Nel film si cita un gattopardo e questo sembra quasi intenzionale, anche se alla fine la voce narrante originale del film è quella di Samuel L. Jackson. Che effetto fa doppiare una delle voci maschili più baritonali del cinema statunitense?

C.C.: È che io ho una voce da uomo. (Ride). Ho una voce bassa e alcune volte è anche comico perché mi chiamano a telefono e mi dicono ‘signore mi passa la signora Cardinale per favore?'. In realtà penso mi abbiano scelta perché sono anche ambasciatrice di Buona Volontà dell'Unesco. In più sono nata in Tunisia e conosco molto bene l'Africa, una terra che adoro.

Ha parlato di questi animali magnifici, che sono quasi degli attori. Lei in quale di questi felini si identifica di più?

C.C.: Ripeto, non so davvero come abbiano fatto a girare una cosa simile perché ci sono alcuni primi piani davvero bellissimi. Comunque, a dire il vero mi sono identificata molto con Mara, perché è una leonessa e io nella carriera di attrice sono stata una volta Mara. (Ride)

Visto che il film parla anche molto del tema della maternità, il suo interesse è stato più verso, appunto, il tema della natura o quello dell'esser madre?

C.C.: Io credo che sia molto, molto importante difendere gli animali. Io francamente non amo molto quelli che vanno a caccia.

In tutto il film c'è questa idea della famiglia che protegge dal mondo esterno e dai pericoli. Lei cosa ne pensa, condivide quest'idea della famiglia come protezione?

C.C.: È bellissimo, perché c'è sempre la mamma che difende tutti i suoi cuccioli e si sacrifica per loro. Io credo che sia normale l'idea di una madre che da' tutto per i propri figli.

Ci è arrivata la notizia che lei prenderà un premio alla carriera a Locarno. Le volevamo fare le congratulazioni... C.C.: Sì, grazie. Ma sa qual è la cosa buffa? Che in 52 anni di carriera e negli ultimi tempi in cui ho viaggiato spesso e ritirato molti premi, non so più davvero dove metterli.

Che impressione ha, vivendo in Francia, della situazione del cinema in Italia?

C.C.: Io ultimamente sto lavorando molto all'estero e soprattutto con registi al loro primo film.

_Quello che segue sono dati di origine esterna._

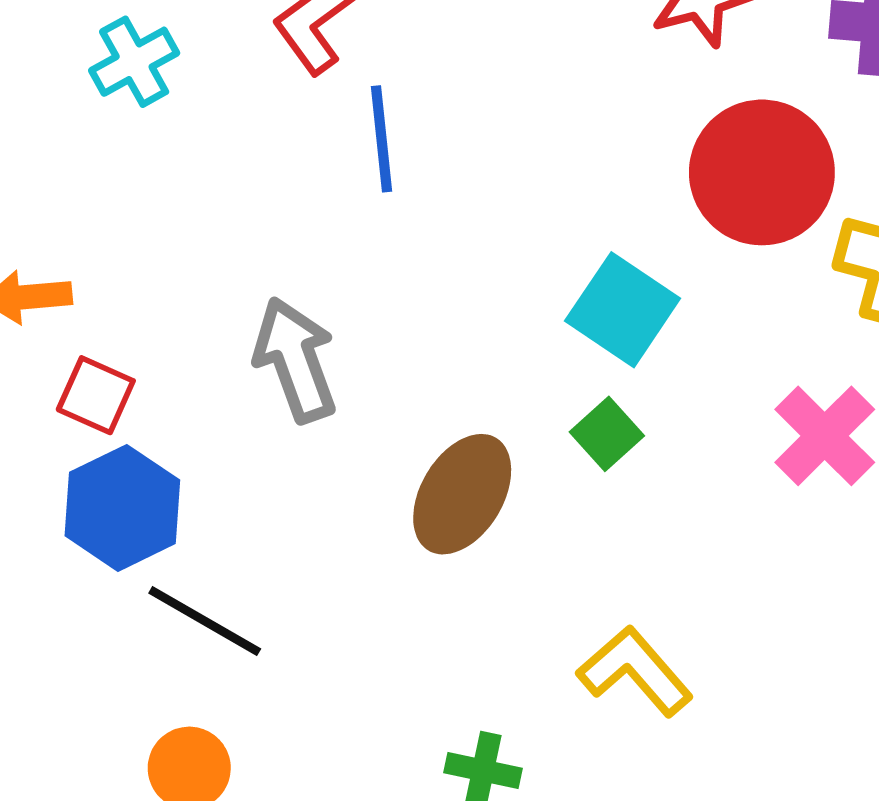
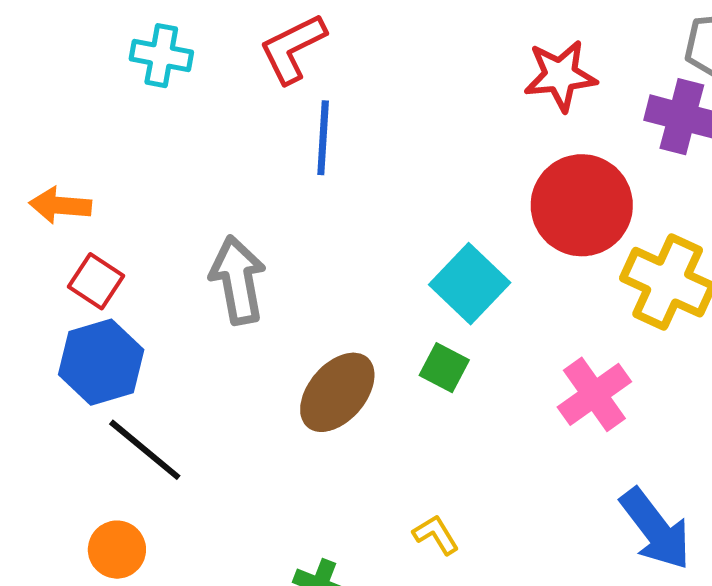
cyan cross: (134, 62) -> (161, 56), turned 30
green square: (607, 434) -> (444, 368), turned -30
yellow L-shape: (635, 671) -> (436, 535), size x0.6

Ho appena fatto un film a Istanbul e ora ne farò altri a New York. Io credo che sia molto importante aiutare i giovani perché ci sono molte difficoltà.

Non c'entra con il film ma può dirci che ricordo ha di Mario Monicelli?

C.C.: Per me Mario è stata una persona davvero straordinaria. Era un uomo eccezionale.

Come spettatrice qual è il genere che preferisce?

C.C.: Io ho avuto la fortuna di lavorare nel periodo magico del cinema italiano e ho potuto lavorare con dei grandi che sono stati miei maestri. A me piace il cinema che fa sognare e riflettere. E African Cats trovo che sia un film meraviglioso.

Com'è stato prestare la propria voce dopo che nella prima parte della carriera lei ha sempre ricevuto una voce?

C.C.: Sì, è vero. Venivo doppiata innanzitutto perché non parlavo italiano, e poi perché avevo una voce maschile. Il primo che mi ha fatto usare la mia voce è stato Federico Fellini in 8 ½.

Ringraziamo la Sig.ra Cardinale e Walt Disney Company Italia per la cortese collaborazione e la grande disponibilità.


African Cats Un lavoro che si commenta da solo tramite le bellissime immagini di una ‘stagione nella Savana’, che cristallizzano in momenti di terribile ferocia e profonda sensibilità i protagonisti indiscussi di quelle terre, dai 're' leoni fino ai solitari ghepardi. Se la trama, volutamente molto lineare e al servizio di una semplice storia di vita, non racchiude in sé alcuna sorprendente svolta narrativa, sono i protagonisti stessi, nel loro essere candidamente spontanei e irresistibilmente spettacolari a rendere il lavoro terribilmente suggestivo e appassionante (che trova nella voce della Cardinale una ‘profonda’ maturità narrativa). Un racconto sicuramente capace di stregare parecchi occhi, se non altro quelli particolarmente stregabili dei bambini.